As well-travelled the man is in Europe and US, he isn't familiar with Asia, or Asean. He's quite curious about our neighboring cities. So when I got called to a work trip to Phnom Penh, he booked a ticket to join me in the city for an extended weekend. He didn't stay longer because I insisted on packing him away home during the work days- I dislike distraction. :p
I took the man to the site of Choeung Ek where it was one of the killing fields during the regime of the Khmer Rogue when Cambodia was known as the Democratic Kampuchea. I had been here several times and by now, the emotions had settled into something quiet and unruffled. But the man hadn't. I wanted to see how affected he would be. He was. Our guide was very eloquent in his description of the horrors the victims faced. As we meandered among the uncovered graves that now seemed serene, the man's face was unreadable.

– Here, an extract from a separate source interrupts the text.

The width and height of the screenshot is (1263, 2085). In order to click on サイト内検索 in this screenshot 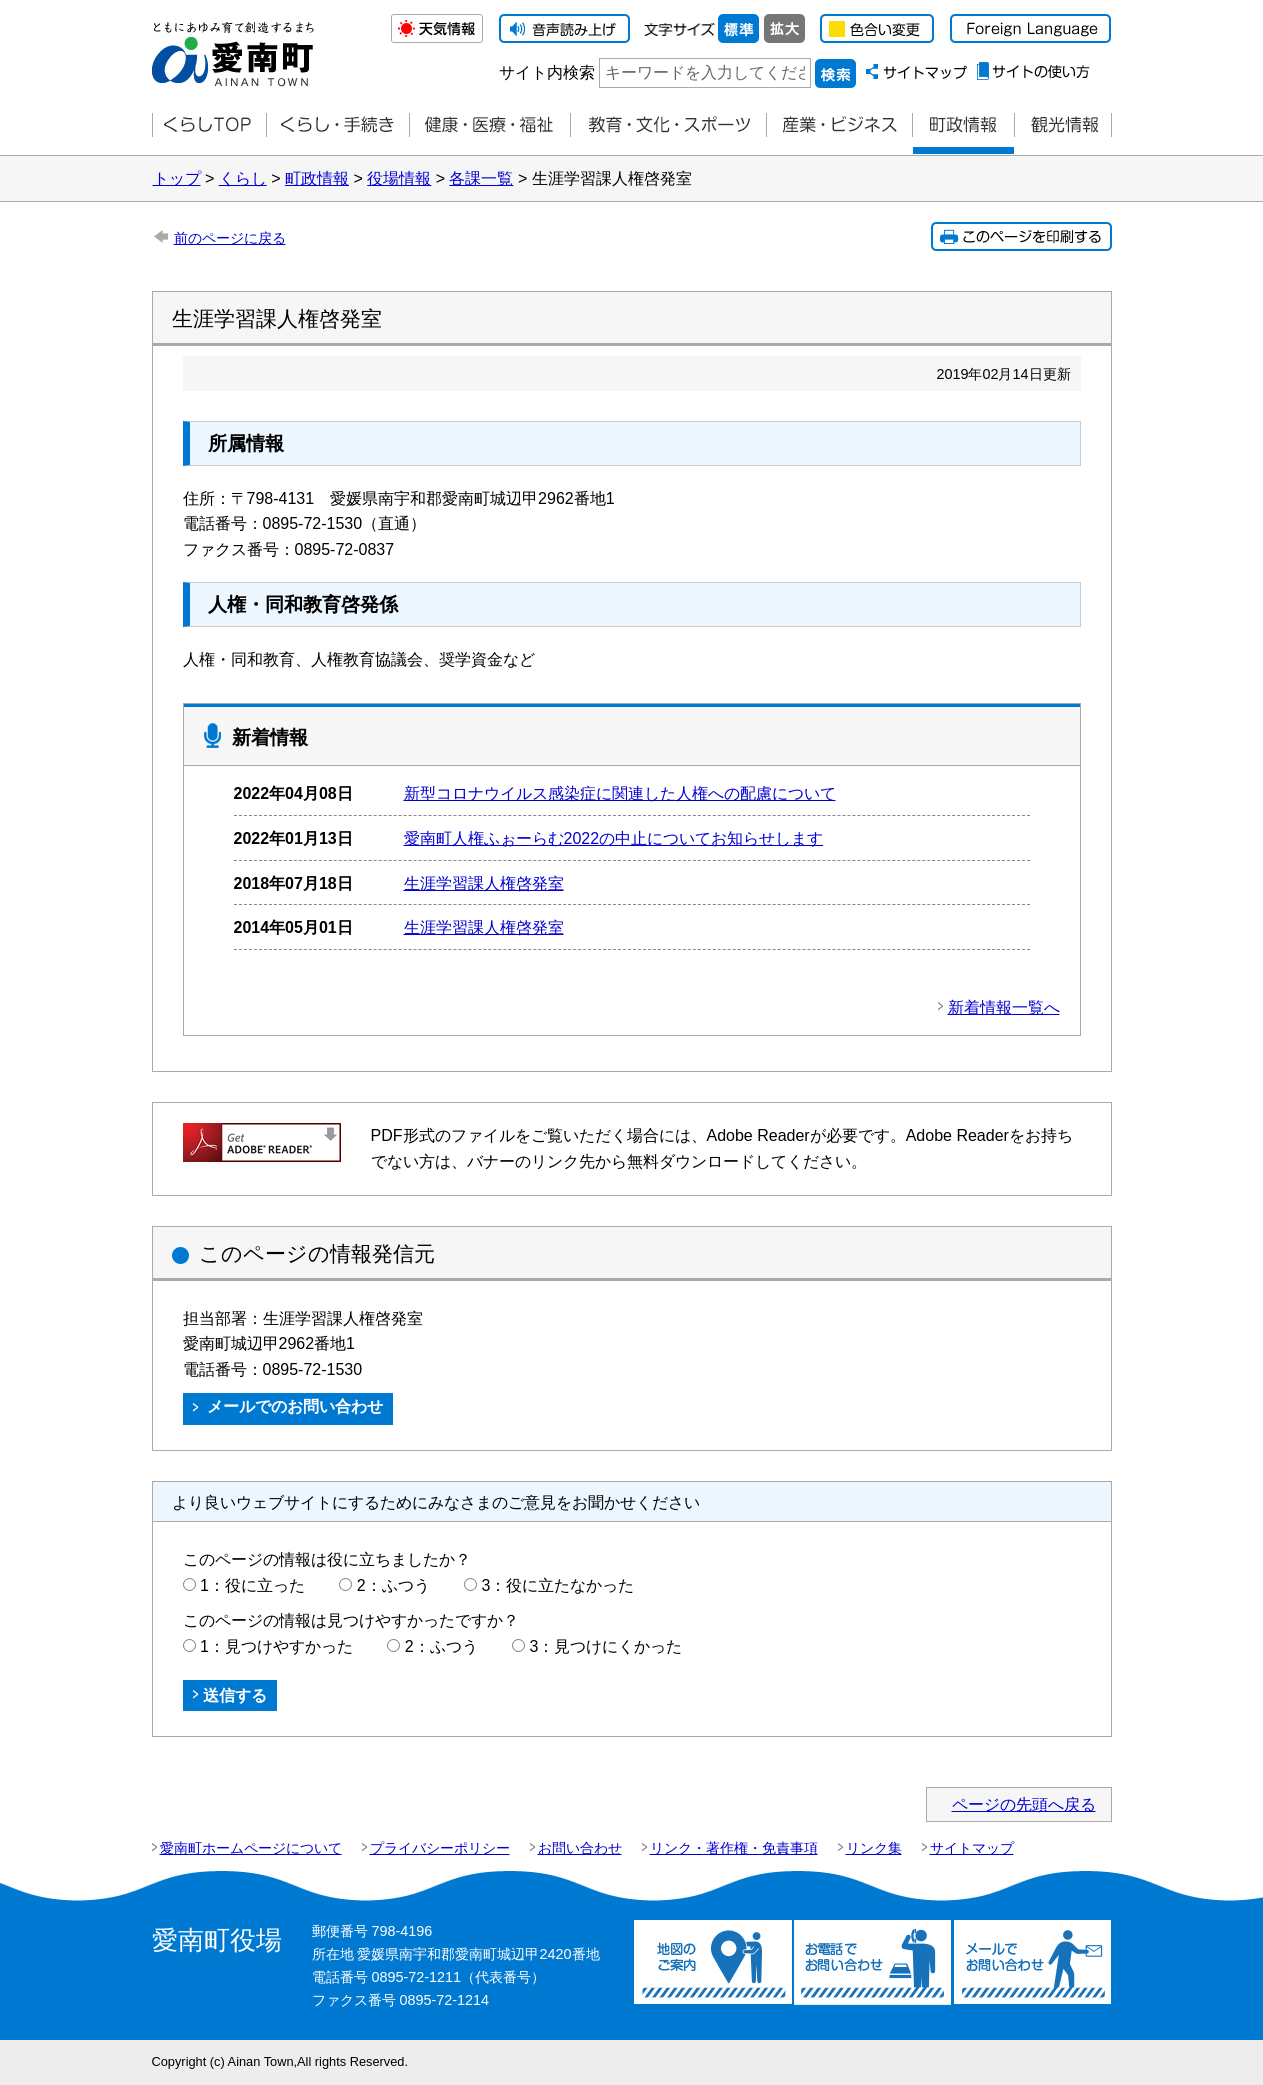 , I will do `click(547, 72)`.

We saw the skulls and the rags of what used to be clothes. The guide pointed out bone fragments on the ground, visible between the grass covered mounds. I imagined the rivulets of blood that seeped into the ground not that long ago, and the screams of the thousands of innocents that permeated the villages then. This is but one of the 300 over horrifying sites of murders and it's a stark reminder of how a group of humans could change the face of a nation's history and send it spiralling down into the darkest depths of the human soul.
Then I watched the man's lip curl in repugnance at the thought of how the victims suffered on those beds at the Tuol Sleng S21 Prison. The torture instruments and the metal beds remained in the cells as a tangible, graphic focus of all that had taken place in this venue. Though scrubbed and bleached clean, the linoleum flooring from a recent past were darkened in many areas with patches that could not be washed away. Those, were presumably stained from all the blood.

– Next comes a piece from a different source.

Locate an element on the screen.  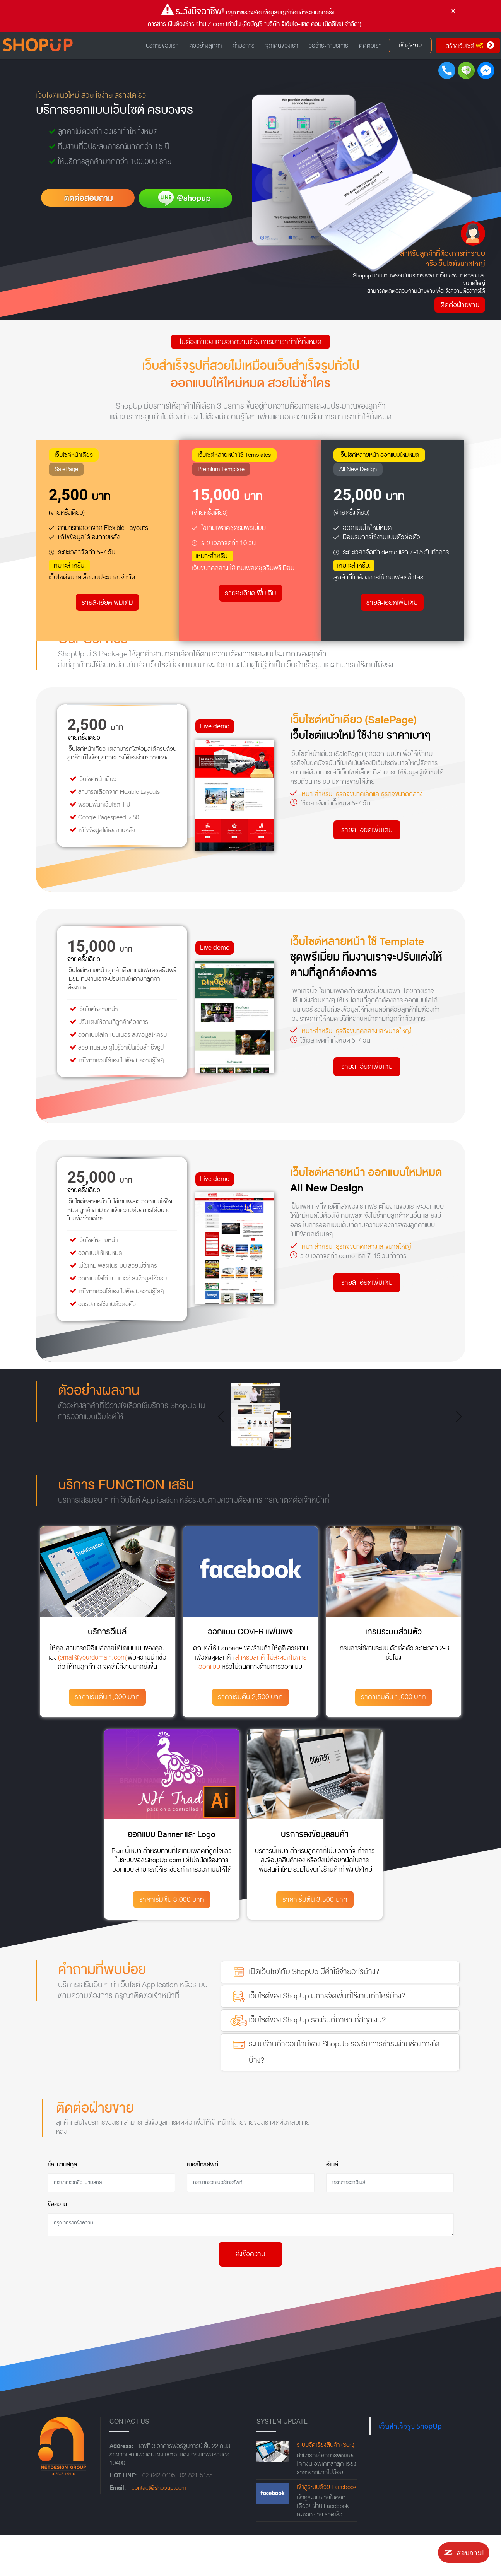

The man was glad to have seen these places for himself. To be in Phnom Penh, standing at these sites, conveyed a myriad of feelings that the 1984 film couldn't evoke. The revulsion was nauseating. It would do us good to remember Cambodia's painful past and quietly support the country as she emerges out of the economic and social regression into something, hopefully, better.
3 comments:
The thing that amazes me is how forgiving most Cambodians seem. I can't imagine how most people get through that.
i don't think i have the stomach to visit the place...
dawn: they are. it's the determination to better themselves economically, i suppose.
sinlady: quite painful. it'll be a sad couple of hours.